Final answer:
To find the probabilities and z-values for a standard normal random variable:
(a) P(z<-1.72) is approximately 0.0429.
(b) P(z>0.75) is approximately 0.2266.
(c) P(-1.25<z<0.37) is approximately 0.5387.
(d) The z-value with an area to the right of 0.38 is approximately 0.26.
(e) The z-value with an area to the left of 0.44 is approximately 0.44.
(f) The area between -z and 0 is 0.5.
Step-by-step explanation:
(a) To find P(z<-1.72), we look up the corresponding area to the left of -1.72 in the z-table. The z-table shows that the area to the left of -1.72 is approximately 0.0429.
(b) To find P(z>0.75), we need to find the area to the right of 0.75. The z-table shows that the area to the left of 0.75 is approximately 0.7734. Therefore, the area to the right of 0.75 is 1 - 0.7734 = 0.2266.
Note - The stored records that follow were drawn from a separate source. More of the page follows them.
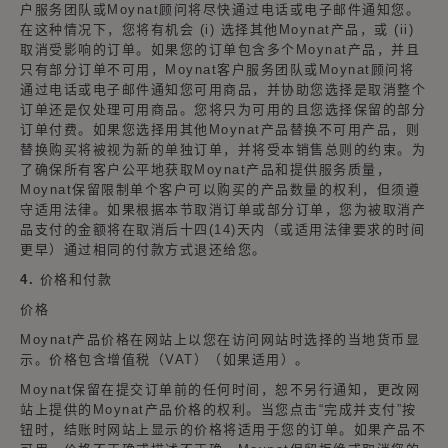
户服务团队或Moynat顾问将尽快通过电话或电子邮件通知您。
在这种情况下，您将有机会 (i) 选择其他Moynat产品，或 (ii)
取消受影响的订单。如果您的订单包含多个Moynat产品，并且
只有部分订单不可用，Moynat客户服务团队或Moynat顾问将
通过电话或电子邮件通知您可用商品，并协助您选择是取消整个
订单还是仅处理可用商品。您将只为可用的且您选择保留的部分
订单付费。如果您选择用其他Moynat产品替换不可用产品，则
替换购买将被视为新的单独订单，并将受本销售总则的约束。为
了确保所有客户公平地获取Moynat产品和提供服务质量，
Moynat保留限制单个客户可以购买的产品数量的权利，但须遵
守适用法律。如果根据本节取消订单或部分订单，您为被取消产
品支付的金额将在取消后十四(14)天内（或适用法律要求的时间
更早）通过相同的付款方式退还给您。
4. 价格和付款
价格
Moynat产品价格在网站上以您在访问网站时选择的当地货币显
示。价格包含增值税（VAT）（如果适用）。
Moynat保留在提交订单前的任何时间，恕不另行通知，更改网
站上提供的Moynat产品价格的权利。当您点击“完成并支付”按
钮时，结账时网站上显示的价格将适用于您的订单。如果产品不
(c) To find P(-1.25<z<0.37), we need to find the area between these two z-values. The z-table shows that the area to the left of -1.25 is approximately 0.1056, and the area to the left of 0.37 is approximately 0.6443. Therefore, the area between them is 0.6443 - 0.1056 = 0.5387.
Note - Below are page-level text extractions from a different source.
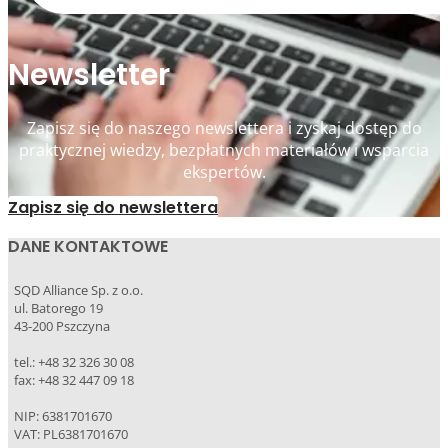
Newsletter
Zapisz się do naszego newslettera i zyskaj dostęp do
praktycznej wiedzy, bezpłatnych materiałów i wsparcia
ekspertów.
Zapisz się do newslettera
DANE KONTAKTOWE
SQD Alliance Sp. z o.o.
ul. Batorego 19
43-200 Pszczyna
tel.: +48 32 326 30 08
fax: +48 32 447 09 18
NIP: 6381701670
VAT: PL6381701670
(d) To find the z-value with an area to the right of 0.38, subtract 0.38 from 1 to get 0.62. Looking up this area in the z-table, we find that the corresponding z-value is approximately 0.26.
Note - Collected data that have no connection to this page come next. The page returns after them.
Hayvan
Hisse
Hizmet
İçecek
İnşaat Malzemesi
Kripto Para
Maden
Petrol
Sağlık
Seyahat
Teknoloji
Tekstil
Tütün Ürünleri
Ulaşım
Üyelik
(e) To find the z-value with an area to the left of 0.44, simply look up this area in the z-table. The z-table shows that the area to the left of 0.44 is approximately 0.6700. Therefore, the corresponding z-value is approximately 0.44.
(f) To find the area between -z and 0, we need to find the area to the left of -z and to the left of 0, and then subtract the smaller area from the larger area. The z-table shows that the area to the left of -z is 0.5 - z/2, and the area to the left of 0 is 0.5. Setting these two equal, we get 0.5 - z/2 = 0.5, which simplifies to z = 0. Therefore, the area between -z and 0 is 0.5 - 0 = 0.5.